#poll Have you ever paid for software when it was optional to do so?
EDIT: If you only occasionally pay for software when it is optional, please reply with what sorts of software you typically do and don't pay for.
#poll Have you ever paid for software when it was optional to do so?
EDIT: If you only occasionally pay for software when it is optional, please reply with what sorts of software you typically do and don't pay for.
I think it is probably safe to call it here. The overwhelming majority of you support the development of software you use to varying degrees of "sometimes", which is pretty cool.
From the replies to this thread, I gather it's relatively common for people to only support projects that are already relatively mature and popular, which is an interesting chicken and egg problem. Also you don't get anything if you don't ask, but it works better if the asking doesn't feel extractive. Not surprising
@aeva in fact, this reminds me of my time at a consumer software company. as many developers at that time, we only made money when people bought a copy. but because minor updates were free, people only bought a copy when a new major version came out.

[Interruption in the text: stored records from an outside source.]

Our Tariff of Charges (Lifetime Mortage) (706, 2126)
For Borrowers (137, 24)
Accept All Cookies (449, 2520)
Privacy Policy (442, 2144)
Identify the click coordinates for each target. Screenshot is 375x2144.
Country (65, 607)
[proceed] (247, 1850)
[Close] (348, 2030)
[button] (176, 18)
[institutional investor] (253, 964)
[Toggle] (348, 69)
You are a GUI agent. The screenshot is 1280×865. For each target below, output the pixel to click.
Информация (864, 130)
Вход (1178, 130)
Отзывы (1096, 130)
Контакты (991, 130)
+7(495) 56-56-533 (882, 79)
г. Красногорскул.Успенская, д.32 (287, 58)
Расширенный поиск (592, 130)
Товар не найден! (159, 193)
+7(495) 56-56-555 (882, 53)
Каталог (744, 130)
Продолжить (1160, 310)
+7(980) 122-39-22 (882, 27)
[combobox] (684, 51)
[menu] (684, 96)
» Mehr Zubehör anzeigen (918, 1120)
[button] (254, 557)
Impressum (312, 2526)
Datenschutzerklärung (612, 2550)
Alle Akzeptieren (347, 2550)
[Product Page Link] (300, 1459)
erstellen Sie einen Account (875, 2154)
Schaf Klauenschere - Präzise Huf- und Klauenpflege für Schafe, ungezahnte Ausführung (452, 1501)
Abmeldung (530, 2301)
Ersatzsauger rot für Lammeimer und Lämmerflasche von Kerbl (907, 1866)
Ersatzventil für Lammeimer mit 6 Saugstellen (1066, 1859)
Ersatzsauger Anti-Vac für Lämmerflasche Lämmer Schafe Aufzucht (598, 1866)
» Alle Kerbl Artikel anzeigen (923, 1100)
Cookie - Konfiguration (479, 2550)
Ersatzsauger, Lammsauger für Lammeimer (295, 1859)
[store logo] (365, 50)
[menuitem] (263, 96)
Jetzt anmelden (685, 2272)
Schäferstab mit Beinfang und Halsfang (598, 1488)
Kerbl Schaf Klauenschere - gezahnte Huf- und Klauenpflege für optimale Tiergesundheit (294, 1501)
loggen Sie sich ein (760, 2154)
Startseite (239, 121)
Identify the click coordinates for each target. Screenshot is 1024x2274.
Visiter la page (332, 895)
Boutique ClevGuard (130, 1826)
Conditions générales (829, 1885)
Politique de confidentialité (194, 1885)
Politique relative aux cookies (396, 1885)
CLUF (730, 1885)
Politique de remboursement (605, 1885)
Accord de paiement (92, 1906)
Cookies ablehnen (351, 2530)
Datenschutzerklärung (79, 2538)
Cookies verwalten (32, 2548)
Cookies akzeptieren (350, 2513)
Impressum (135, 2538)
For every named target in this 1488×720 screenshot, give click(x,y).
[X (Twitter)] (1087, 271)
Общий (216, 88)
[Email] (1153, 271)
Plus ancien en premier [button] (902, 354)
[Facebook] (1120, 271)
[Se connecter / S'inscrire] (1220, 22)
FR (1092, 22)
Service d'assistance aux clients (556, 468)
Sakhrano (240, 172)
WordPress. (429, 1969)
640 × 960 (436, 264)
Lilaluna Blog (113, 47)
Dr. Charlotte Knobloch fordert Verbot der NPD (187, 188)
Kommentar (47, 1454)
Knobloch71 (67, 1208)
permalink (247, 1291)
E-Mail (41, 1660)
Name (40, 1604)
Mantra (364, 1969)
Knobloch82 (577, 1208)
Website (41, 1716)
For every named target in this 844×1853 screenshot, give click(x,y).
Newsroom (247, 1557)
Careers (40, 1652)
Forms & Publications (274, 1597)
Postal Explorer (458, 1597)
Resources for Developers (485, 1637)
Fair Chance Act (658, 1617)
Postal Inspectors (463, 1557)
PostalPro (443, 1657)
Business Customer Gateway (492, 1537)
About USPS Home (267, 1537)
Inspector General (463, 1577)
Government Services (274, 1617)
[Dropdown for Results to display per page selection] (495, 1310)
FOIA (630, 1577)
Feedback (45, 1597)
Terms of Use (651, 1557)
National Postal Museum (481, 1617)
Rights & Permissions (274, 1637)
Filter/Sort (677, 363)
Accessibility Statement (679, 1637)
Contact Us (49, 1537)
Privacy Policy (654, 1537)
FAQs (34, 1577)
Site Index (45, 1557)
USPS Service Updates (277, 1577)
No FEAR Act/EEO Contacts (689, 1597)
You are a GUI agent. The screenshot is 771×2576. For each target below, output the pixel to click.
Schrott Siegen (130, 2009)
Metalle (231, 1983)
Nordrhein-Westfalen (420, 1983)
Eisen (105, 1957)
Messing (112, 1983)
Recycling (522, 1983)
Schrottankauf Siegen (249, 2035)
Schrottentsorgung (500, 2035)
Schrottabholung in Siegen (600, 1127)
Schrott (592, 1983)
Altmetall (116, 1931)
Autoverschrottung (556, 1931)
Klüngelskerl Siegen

so we published a new major version every year. but in order to justify a new version it had to have new features. so marketing kept inventing features nobody asked for, and we had to implement them.
@aeva i generally do not agree though that subscribing customers produce a healthier relationship.
i would prefer a model where the government pays me and i then work on whatever i want in whatever capacity i like, and publish it free of cost (and warranty).